I don't think you can necessarily conclude that nolvadex will make you fat. The opposite is probably true. All I am saying is women seem to have a higher LPL activity in the lower body, presumably due to estrogen (1). Tamoxifen decreases LPL activity and possibly allows this fat to move to the viscreal area and the organs. I say "presumably" and "possibly" because there is not a ton of research to rely on. For instance, even though there is research showing that estrogen causes fat cells to make LPL(2), other research shows estrogen decreases the activity of that LPL (3). It's obviously complex and I'm no expert.
Whatever the role of estrogen, tamoxifen definitely seems to lower LPL activity, and since LPL is a major fat depositing enzyme, that is a good thing.
Macro's focus is on the alpha 2 adrenoreceptor control of fat. When that receptor is activated it puts the brakes on fat burning by blocking the action of lipolytic catecholamines (epinephrine, norepinephrine). Women have a higher concentration of these alpha 2 receptors in their lower body making it more difficult to lose fat there. They get a double whammy: high LPL and high alpha 2 receptor density. Women do have the advantage of having lower alpha 2 receptor density in their abdomens than men.
Yohimbine binds to this alpha 2 adrenoreceptor and blocks it so it can't put the brakes on fat burning. Estrogen DOES NOT bind this receptor, in spite of the claims of George Spellwin in his plug for yohimbine:
"HOW DOES YOHIMBINE WORK?
It binds to the A2 and blocks Norepinephrine (and other A2 agonist INCLUDING ESTROGEN) from binding to and agonizing it (which inhibits the release of fatty acids)- thus it allows for fatty acids to be "burned" and thus stubborn fat to be lost. "

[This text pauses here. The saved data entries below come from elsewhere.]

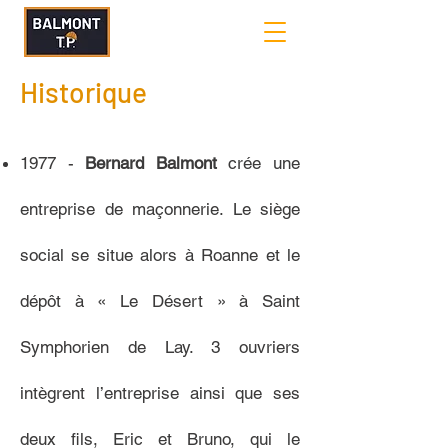
Historique
1977 -
Bernard Balmont
crée une
entreprise de maçonnerie. Le siège
social se situe alors à Roanne et le
dépôt à « Le Désert » à Saint
Symphorien de Lay. 3 ouvriers
intègrent l’entreprise ainsi que ses
deux fils, Eric et Bruno, qui le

http://www.elitefitness.com/articledata/efn/082001.html
This is flat out wrong. Estrogen does not bind to the alpha 2 adrenoreceptor and inhibit the release of fatty acids.

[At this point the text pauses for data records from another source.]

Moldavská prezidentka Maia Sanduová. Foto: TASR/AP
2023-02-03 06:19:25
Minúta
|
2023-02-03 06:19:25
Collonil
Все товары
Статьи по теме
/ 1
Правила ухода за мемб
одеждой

It is not known how exactly estrogen regulates the alpha 2 receptor density and activity. It does not bind to the receptor but may control where and how much of it there is in the body.

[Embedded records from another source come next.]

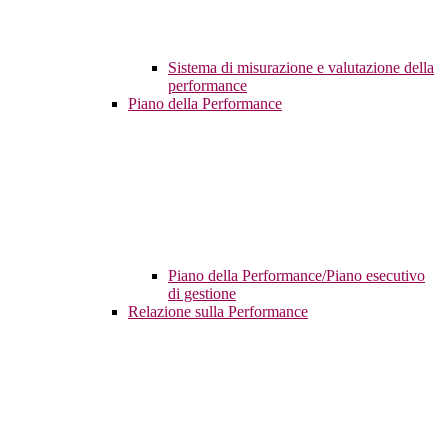
Sistema di misurazione e valutazione della
performance
Piano della Performance
Piano della Performance/Piano esecutivo
di gestione
Relazione sulla Performance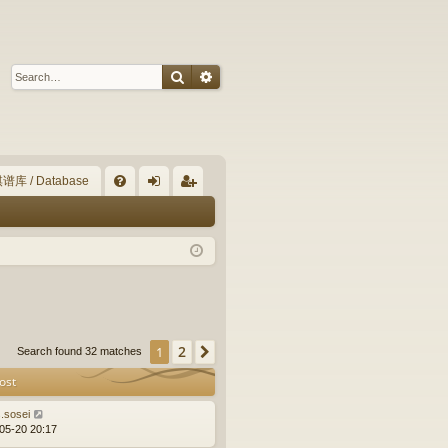
Search
Advanced search
谱库 / Database
Q
FA
og
eg
Q
in
ist
er
2
1
Next
Search found 32 matches
ost
s.sosei
05-20 20:17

If estrogen does increase the number of these receptors then this would be another advantage of taking nolvadex.
(1) Med Hypotheses 2001 Aug;57(2):192-200
Modulation of adipocyte lipoprotein lipase expression as a strategy for preventing or treating visceral obesity.
McCarty MF.
(2) Przegl Lek 1998;55(5):266-70
[The role of estrogens in hormonal regulation of lipid metabolism in women]
Szafran H, Smielak-Korombel W.
(3) Am J Obstet Gynecol 1998 Jan;178(1 Pt 1):101-7
Estrogen regulation of adipose tissue lipoprotein lipase--possible mechanism of body fat distribution.
Price TM, O'Brien SN, Welter BH, George R, Anandjiwala J, Kilgore M.